What do you need to have to be a good actor?
-The important thing, in my opinion, is not that they see you but that you need to show, to express yourself. I could not have been a painter or a dancer. I think what moves an actor is the transmission. To say. To carry. I’m not talking about putting yourself in each other’s “skin”.
-Don’t you sometimes feel like a better actor than the text you’re interpreting or better than the direction you’re lucky enough to have?
-If something like this happens to me, I’ll tell you. And I say that before I do. If I see a text where there are things that don’t add up, I’m going to say it. I don’t change it myself, I speak it: “What do you think if it’s better not to say…?”
– In a kind way.
I never consider myself above or below. I am an interpreter called to do a certain thing. I’m not one to finish a movie or something and say, “Uh, what a shit this is.” I did it because I chose it and because they chose me. I’m not one to complain.
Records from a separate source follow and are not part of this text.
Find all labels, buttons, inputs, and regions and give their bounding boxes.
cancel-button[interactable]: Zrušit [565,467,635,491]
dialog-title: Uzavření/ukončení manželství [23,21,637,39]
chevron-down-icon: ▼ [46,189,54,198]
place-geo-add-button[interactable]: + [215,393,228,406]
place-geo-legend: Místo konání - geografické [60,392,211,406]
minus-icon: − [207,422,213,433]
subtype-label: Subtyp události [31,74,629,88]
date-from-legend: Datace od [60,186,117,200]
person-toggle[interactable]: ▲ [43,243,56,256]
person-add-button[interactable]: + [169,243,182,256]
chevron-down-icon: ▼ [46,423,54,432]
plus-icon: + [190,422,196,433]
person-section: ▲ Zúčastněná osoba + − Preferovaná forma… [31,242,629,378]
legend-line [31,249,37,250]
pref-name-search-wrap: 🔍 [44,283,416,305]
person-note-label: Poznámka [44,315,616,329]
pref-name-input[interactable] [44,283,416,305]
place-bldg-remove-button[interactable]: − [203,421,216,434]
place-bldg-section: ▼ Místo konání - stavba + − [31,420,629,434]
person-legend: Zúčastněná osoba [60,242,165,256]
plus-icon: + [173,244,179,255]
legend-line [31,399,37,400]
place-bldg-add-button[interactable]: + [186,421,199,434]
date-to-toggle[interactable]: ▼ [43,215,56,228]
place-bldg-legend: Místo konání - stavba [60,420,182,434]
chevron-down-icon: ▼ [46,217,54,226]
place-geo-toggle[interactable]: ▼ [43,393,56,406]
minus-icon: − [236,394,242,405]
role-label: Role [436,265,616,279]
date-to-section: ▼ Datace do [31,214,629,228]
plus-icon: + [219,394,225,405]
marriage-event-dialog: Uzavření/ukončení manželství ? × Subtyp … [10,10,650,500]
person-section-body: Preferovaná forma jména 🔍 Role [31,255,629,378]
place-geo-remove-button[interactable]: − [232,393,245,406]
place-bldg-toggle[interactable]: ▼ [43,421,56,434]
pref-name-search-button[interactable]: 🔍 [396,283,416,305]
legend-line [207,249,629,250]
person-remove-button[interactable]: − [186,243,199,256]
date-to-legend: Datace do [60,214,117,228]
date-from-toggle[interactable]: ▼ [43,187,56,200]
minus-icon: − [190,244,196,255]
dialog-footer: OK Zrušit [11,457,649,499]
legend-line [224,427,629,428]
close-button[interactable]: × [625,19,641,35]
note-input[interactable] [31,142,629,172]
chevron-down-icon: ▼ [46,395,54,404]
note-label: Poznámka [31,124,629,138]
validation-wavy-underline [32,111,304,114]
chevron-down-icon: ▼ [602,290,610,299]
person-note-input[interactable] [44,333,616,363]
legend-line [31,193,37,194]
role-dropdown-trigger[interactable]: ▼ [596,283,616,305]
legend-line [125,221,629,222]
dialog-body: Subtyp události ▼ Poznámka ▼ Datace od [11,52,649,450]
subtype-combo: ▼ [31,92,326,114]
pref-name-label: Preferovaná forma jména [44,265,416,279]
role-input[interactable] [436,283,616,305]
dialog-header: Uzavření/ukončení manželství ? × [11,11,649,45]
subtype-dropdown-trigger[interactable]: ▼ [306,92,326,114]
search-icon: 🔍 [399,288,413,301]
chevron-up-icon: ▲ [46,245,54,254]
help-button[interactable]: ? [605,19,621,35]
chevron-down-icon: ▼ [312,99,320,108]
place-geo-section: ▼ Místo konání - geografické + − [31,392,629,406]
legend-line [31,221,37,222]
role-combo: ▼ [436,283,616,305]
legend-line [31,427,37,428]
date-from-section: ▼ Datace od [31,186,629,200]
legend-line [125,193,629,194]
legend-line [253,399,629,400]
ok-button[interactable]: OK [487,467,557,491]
If it didn’t go well for me or the show didn’t quite wrap up, well…
-Who did you get confused with?
-Sometimes with Juancito Leyrado, like Luis Machín, they confuse him with me, hahaha…
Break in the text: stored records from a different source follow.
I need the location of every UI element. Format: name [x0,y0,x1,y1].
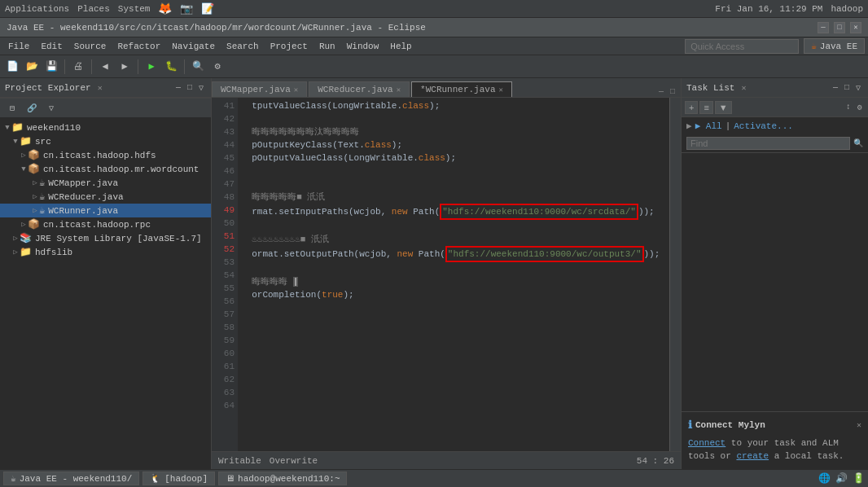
task-view-menu-btn[interactable]: ▽ [853,82,863,94]
minimize-panel-btn[interactable]: — [173,82,183,94]
package-rpc-label: cn.itcast.hadoop.rpc [43,220,151,230]
firefox-icon: 🦊 [158,2,172,15]
tab-wcrunner-label: *WCRunner.java [420,85,495,94]
tab-wcreducer[interactable]: WCReducer.java ✕ [309,81,410,97]
menu-source[interactable]: Source [69,40,112,53]
find-button[interactable]: 🔍 [853,138,863,148]
datetime: Fri Jan 16, 11:29 PM [715,4,822,14]
task-toolbar: + ≡ ▼ ↕ ⚙ [682,98,868,117]
tab-wcreducer-close[interactable]: ✕ [397,86,401,94]
menu-run[interactable]: Run [314,40,340,53]
task-content [682,153,868,411]
tree-item-wcmapper[interactable]: ▷ ☕ WCMapper.java [0,176,211,190]
package-wordcount-icon: 📦 [28,163,40,175]
link-with-editor-btn[interactable]: 🔗 [23,99,41,117]
project-explorer-title: Project Explorer [5,83,91,93]
task-settings-btn[interactable]: ⚙ [855,102,865,113]
open-button[interactable]: 📂 [23,58,41,76]
task-category-btn[interactable]: ≡ [699,101,712,114]
menu-window[interactable]: Window [342,40,384,53]
task-list-close-icon[interactable]: ✕ [741,83,746,93]
tree-item-hdfs[interactable]: ▷ 📦 cn.itcast.hadoop.hdfs [0,148,211,162]
tree-item-wcrunner[interactable]: ▷ ☕ WCRunner.java [0,204,211,217]
apps-menu[interactable]: Applications [5,4,69,14]
code-content[interactable]: tputValueClass(LongWritable.class); 晦晦晦晦… [238,98,669,451]
toolbar-sep-1 [64,59,65,74]
new-task-btn[interactable]: + [685,101,698,114]
tree-view-menu-btn[interactable]: ▽ [42,99,60,117]
code-line-53 [241,262,666,275]
taskbar-item-hadoop[interactable]: 🐧 [hadoop] [142,472,215,485]
activate-label[interactable]: Activate... [734,121,793,131]
settings-button[interactable]: ⚙ [208,58,226,76]
project-explorer-close-icon[interactable]: ✕ [98,83,103,93]
code-line-49: rmat.setInputPaths(wcjob, new Path("hdfs… [241,204,666,220]
network-icon[interactable]: 🌐 [818,472,831,485]
connect-link[interactable]: Connect [688,438,726,448]
menu-project[interactable]: Project [265,40,313,53]
tree-item-wordcount[interactable]: ▼ 📦 cn.itcast.hadoop.mr.wordcount [0,162,211,176]
title-bar: Java EE - weekend110/src/cn/itcast/hadoo… [0,18,868,37]
tab-wcrunner-close[interactable]: ✕ [499,86,503,94]
code-line-64 [241,393,666,406]
code-line-42 [241,112,666,125]
all-label[interactable]: ▶ All [695,121,722,131]
arrow-rpc: ▷ [20,220,28,229]
tab-wcrunner[interactable]: *WCRunner.java ✕ [411,81,512,97]
minimize-editor-btn[interactable]: — [656,86,666,97]
package-wordcount-label: cn.itcast.hadoop.mr.wordcount [43,165,199,174]
create-link[interactable]: create [736,451,769,461]
menu-edit[interactable]: Edit [36,40,67,53]
maximize-button[interactable]: □ [834,22,845,33]
print-button[interactable]: 🖨 [69,58,87,76]
editor-scrollbar[interactable] [669,98,681,451]
debug-button[interactable]: 🐛 [162,58,180,76]
task-list-title: Task List [686,83,734,93]
quick-access-input[interactable] [685,39,799,54]
minimize-button[interactable]: — [818,22,829,33]
tree-item-src[interactable]: ▼ 📁 src [0,134,211,148]
task-maximize-btn[interactable]: □ [842,82,852,94]
save-button[interactable]: 💾 [42,58,60,76]
menu-navigate[interactable]: Navigate [167,40,220,53]
task-filter-btn[interactable]: ▼ [715,101,732,114]
tree-item-jre[interactable]: ▷ 📚 JRE System Library [JavaSE-1.7] [0,231,211,245]
toolbar-sep-3 [138,59,138,74]
menu-help[interactable]: Help [385,40,416,53]
taskbar-item-terminal[interactable]: 🖥 hadoop@weekend110:~ [218,472,347,485]
java-ee-button[interactable]: ☕ Java EE [804,38,865,54]
forward-button[interactable]: ▶ [116,58,134,76]
project-icon: 📁 [11,121,24,134]
tree-item-rpc[interactable]: ▷ 📦 cn.itcast.hadoop.rpc [0,217,211,231]
collapse-all-btn[interactable]: ⊟ [3,99,21,117]
tree-item-wcreducer[interactable]: ▷ ☕ WCReducer.java [0,190,211,204]
menu-refactor[interactable]: Refactor [112,40,165,53]
search-toolbar-button[interactable]: 🔍 [189,58,207,76]
tab-wcmapper-close[interactable]: ✕ [294,86,298,94]
find-input[interactable] [686,137,850,150]
code-line-50 [241,220,666,233]
task-minimize-btn[interactable]: — [831,82,840,94]
code-editor[interactable]: 4142434445 464748 49 50 51 52 535455 565… [212,98,681,451]
applet-icon1: 📷 [180,2,193,15]
system-menu[interactable]: System [118,4,151,14]
volume-icon[interactable]: 🔊 [835,472,848,485]
maximize-panel-btn[interactable]: □ [185,82,195,94]
connect-mylyn-close-icon[interactable]: ✕ [857,420,861,430]
tree-item-hdfslib[interactable]: ▷ 📁 hdfslib [0,245,211,259]
tab-wcmapper[interactable]: WCMapper.java ✕ [212,81,307,97]
task-sort-btn[interactable]: ↕ [844,102,853,113]
tree-item-weekend110[interactable]: ▼ 📁 weekend110 [0,121,211,134]
menu-search[interactable]: Search [221,40,264,53]
places-menu[interactable]: Places [77,4,110,14]
taskbar-item-javaee[interactable]: ☕ Java EE - weekend110/ [3,472,139,485]
new-button[interactable]: 📄 [3,58,21,76]
menu-file[interactable]: File [3,40,34,53]
view-menu-btn[interactable]: ▽ [196,82,206,94]
project-explorer-header: Project Explorer ✕ — □ ▽ [0,78,211,98]
battery-icon[interactable]: 🔋 [853,472,865,485]
run-button[interactable]: ▶ [142,58,160,76]
maximize-editor-btn[interactable]: □ [668,86,677,97]
close-button[interactable]: ✕ [850,22,861,33]
back-button[interactable]: ◀ [96,58,114,76]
-I have never seen a tango as ancient, as archaic as in this film. That background also gave me some anguish…
-I’m not tango, tango. I heard a lot from my family as a boy, but I don’t follow tango. Yes, Piazzolla had a big impact on me and it happened in the modern part of my life. It seems to me that we must recognize that the tango has a poetics of another era, of other years, the ’30s, ’40s, a period that reflected well. But it’s over, as with folklore. It’s dizzying, Buenos Aires transforms everything, what doesn’t dizzyingly transform in Buenos Aires?
-Guerrin?
-The pizzeria, of course, haha. Buenos Aires keeps breaking down, but what’s holding up?
-Héctor Alterio supports himself: he’s 93 and still acting.
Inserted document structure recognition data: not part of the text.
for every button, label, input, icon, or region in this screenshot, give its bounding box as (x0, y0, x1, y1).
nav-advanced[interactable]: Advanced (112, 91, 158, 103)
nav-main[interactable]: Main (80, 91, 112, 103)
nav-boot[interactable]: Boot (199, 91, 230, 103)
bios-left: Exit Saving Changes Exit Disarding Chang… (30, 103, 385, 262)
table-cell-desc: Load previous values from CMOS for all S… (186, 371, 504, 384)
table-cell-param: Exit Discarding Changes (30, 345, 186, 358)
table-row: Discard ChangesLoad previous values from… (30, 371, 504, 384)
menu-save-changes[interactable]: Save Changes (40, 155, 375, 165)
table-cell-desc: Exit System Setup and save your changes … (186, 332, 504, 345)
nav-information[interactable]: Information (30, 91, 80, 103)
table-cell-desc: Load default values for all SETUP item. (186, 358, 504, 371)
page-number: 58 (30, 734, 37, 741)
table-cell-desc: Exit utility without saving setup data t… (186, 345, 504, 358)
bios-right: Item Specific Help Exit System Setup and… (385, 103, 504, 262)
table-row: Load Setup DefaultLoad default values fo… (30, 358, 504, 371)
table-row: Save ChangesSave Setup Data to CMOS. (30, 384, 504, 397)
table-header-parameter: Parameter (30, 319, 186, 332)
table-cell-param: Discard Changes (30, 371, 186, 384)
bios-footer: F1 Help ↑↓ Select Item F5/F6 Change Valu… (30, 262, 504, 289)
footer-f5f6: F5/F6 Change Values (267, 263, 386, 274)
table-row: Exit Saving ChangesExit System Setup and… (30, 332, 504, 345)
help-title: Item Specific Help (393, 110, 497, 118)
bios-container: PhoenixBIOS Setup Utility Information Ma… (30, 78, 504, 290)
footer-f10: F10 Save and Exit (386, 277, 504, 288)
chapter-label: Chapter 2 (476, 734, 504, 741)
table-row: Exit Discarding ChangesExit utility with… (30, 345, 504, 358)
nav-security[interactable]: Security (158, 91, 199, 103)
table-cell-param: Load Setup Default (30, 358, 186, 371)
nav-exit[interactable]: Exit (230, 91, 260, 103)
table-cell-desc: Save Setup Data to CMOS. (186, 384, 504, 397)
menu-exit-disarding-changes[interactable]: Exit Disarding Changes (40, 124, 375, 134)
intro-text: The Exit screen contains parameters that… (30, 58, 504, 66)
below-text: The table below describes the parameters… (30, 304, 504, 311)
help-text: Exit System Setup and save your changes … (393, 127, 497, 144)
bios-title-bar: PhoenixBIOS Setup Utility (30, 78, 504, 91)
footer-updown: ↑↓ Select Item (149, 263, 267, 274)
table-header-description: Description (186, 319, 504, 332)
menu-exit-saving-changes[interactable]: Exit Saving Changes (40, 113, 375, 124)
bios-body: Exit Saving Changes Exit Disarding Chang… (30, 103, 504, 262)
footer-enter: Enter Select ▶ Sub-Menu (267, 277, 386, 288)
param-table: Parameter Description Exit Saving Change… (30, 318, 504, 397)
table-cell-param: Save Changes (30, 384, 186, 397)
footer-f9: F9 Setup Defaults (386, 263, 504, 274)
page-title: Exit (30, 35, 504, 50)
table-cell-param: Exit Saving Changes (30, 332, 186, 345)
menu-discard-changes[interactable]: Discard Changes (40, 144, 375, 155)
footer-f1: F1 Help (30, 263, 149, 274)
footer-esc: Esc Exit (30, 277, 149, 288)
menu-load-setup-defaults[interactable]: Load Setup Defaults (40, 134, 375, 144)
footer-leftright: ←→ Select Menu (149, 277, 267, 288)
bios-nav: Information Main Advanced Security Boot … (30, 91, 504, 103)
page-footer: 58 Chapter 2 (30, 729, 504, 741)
-How incredible, look at Héctor’s story, having to leave Argentina at the age of 40, build a family, a career, all abroad. He comes to greet Buenos Aires, from where he was once expelled. He was driven out of his country …
-When does an actor retire?
-I don’t know, if you tell me when, I think maybe when your health will fail a little. For me, acting is innate. Meanwhile I continue to play the mandolin because it is the way to earn a living. I began to realize that this profession has helped me to know myself. Perhaps my exaggerated need was not to act, but to know myself deeply.